To be fair, the rumor we have heard is that the MI300 series would have four GPU chiplets, doubling their FP64 performance, and if there are four chiplets and four core complexes on the Genoa part of the die with, say 32 cores, then it will be a one-to-one pairing that would look like the same 1:4 ratio of the Frontier node. And that picture above would still hold true, except that the eight chiplets (drawn as five because the CPU is glommed down into one unit logically) would be in one package. And would it not be interesting it if was supporting the Open Compute Accelerator Module (OAM) standard?
We think it almost certainly will, and that Intel could do the same thing with its “Falcon Shores” Xeon SP-Xe HPC hybrids, as we talked about a few weeks ago.
However the compute engines are built, the El Capitan machine is to have more than 2 exaflops of peak theoretical performance at FP64 double precision floating point, and aims to consume less than 40 megawatts of power. By going with the architecture that it did. Livermore was able to get about 30 percent more FP64 flops than the “more than 1.5 exaflops” it had originally planned for the same money, and we think part of that performance boost came from letting the power draw on the box go from around 30 megawatts to kissing 40 megawatts.

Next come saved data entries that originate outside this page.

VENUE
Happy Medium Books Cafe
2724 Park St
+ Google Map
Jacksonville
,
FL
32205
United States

When the El Capitan system deal was announced in August 2019, the machine was expected to be delivered in late 2022 by Cray, which was not yet part of Hewlett Packard Enterprise. Now, El Capitan is expected sometime in 2023. Full production is anticipated for the second quarter of 2024, and the machine is expected to be operational all the way out to 2030, having that megawatts be as low as possible is important for economic as well as political reasons. (This is the Department of Energy, after all.) At $1 per wat per year and rising fast, over its expected lifespan, El Capitan could burn $250 million or more in electricity to power itself, and cooling would be supplemental to that. The system itself has a budget of $600 million for the hardware and systems software.
Importantly, El Capitan is supposed to provide more than 10X the performance of real-world applications compared to the “Sierra” systems, built by IBM using Power9 CPUs and Nvidia V100 GPUs.

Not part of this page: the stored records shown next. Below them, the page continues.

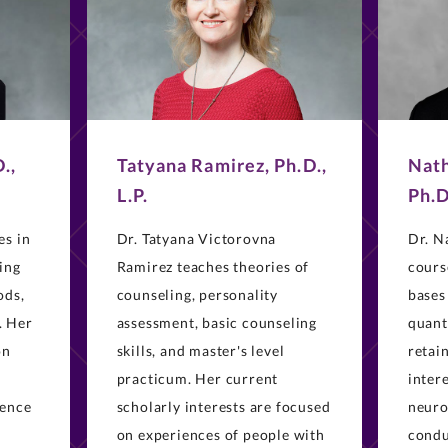
.,
Tatyana Ramirez, Ph.D.,
Nath
L.P.
Ph.D.
es in
Dr. Tatyana Victorovna
Dr. N
ing
Ramirez teaches theories of
cours
ods,
counseling, personality
bases
. Her
assessment, basic counseling
quant
on
skills, and master's level
retai
,
practicum. Her current
intere
lence
scholarly interests are focused
neuro
on experiences of people with
condu
international backgrounds.
evalu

The other interesting bit from Quinn’s presentation above is that the El Capitan system will make use of the Tri-lab Operating System Stack (TOSS) and the Tri-lab Common Environment (TCE) systems software created by Lawrence Livermore, Sandia National Laboratories, and Los Alamos National Laboratory. This software normally runs on the more generic capacity clusters at these three US Department of Energy labs, while the capability-class machines run the software stack provided by the prime contractors of the machines – IBM did Red Hat Enterprise Linux and other stuff and Cray had a variant of SUSE Linux that was tweaked to run on its iron and to support Cray’s compilers and runtimes.

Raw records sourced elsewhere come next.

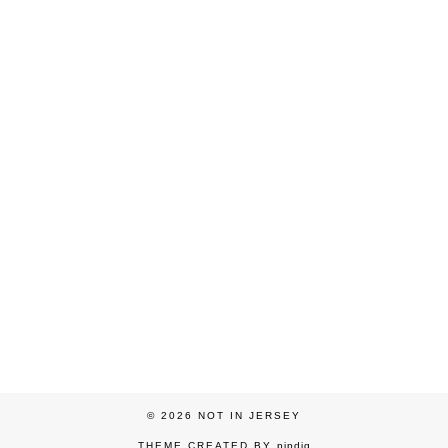
© 2026
NOT IN JERSEY
THEME CREATED BY
pipdig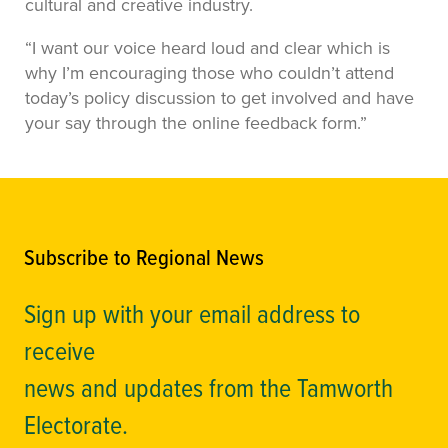
cultural and creative industry.
“I want our voice heard loud and clear which is
why I’m encouraging those who couldn’t attend
today’s policy discussion to get involved and have
your say through the online feedback form.”
Subscribe to Regional News
Sign up with your email address to
receive
news and updates from the Tamworth
Electorate.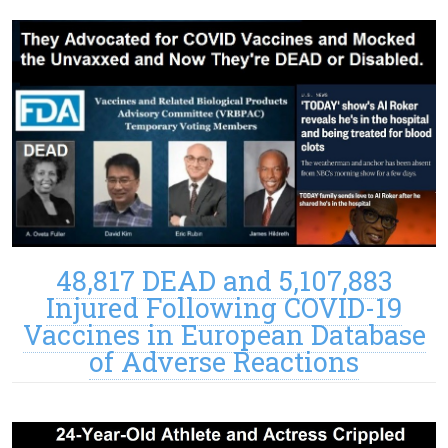
48,817 DEAD and 5,107,883
Injured Following COVID-19
Vaccines in European Database
of Adverse Reactions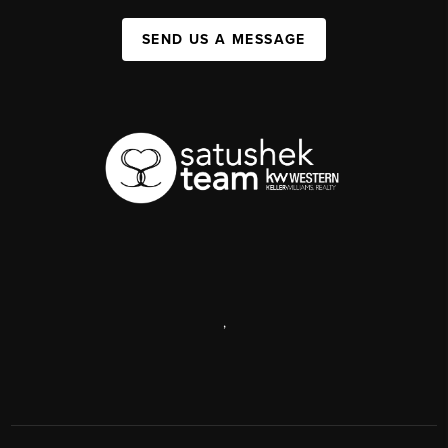
SEND US A MESSAGE
,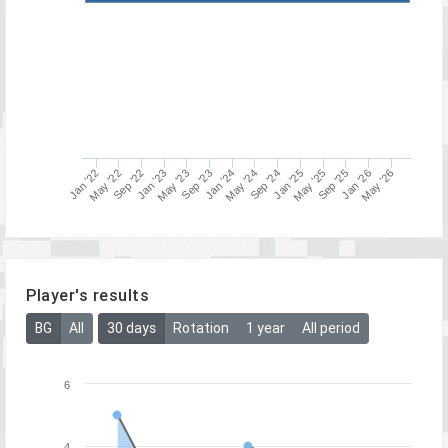
May '22
May '23
Jan '25
Jan '26
Sep '24
Sep '25
Jan '22
Jan '23
Jan '24
Sep '22
Sep '23
May '24
May '25
May '26
Player's results
BG
All
30 days
Rotation
1 year
All period
6
4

The system will also employ the homegrown Flux resource management framework, a next-generation to the SLURM resource manager that was also created at Lawrence Livermore. SLURM thinks about nodes, but Flux assumes that job schedulers and workload managers might change over time, or be used concurrently, just like Google’s Borg/Omega cluster controller and job scheduler does. (We need to spend a little more time analyzing Flux. . . .)
The El Capitan system will have near-node local storage based on the Rabbit architecture, which we mentioned above and which we wrote about here in detail a little more than a year ago. Rabbit is a kind of disaggregated flash storage, kind of like a DPU running only storage protocols on PCI-Express switching with low-latency NVM-Express drives talking directly to the flash. It is both converged with the compute like local storage and yet separate from it like a storage area network. HPE and Lawrence Livermore are also working on a “New HPE/LLNL I/O stack,” and we are curious as to what that might be.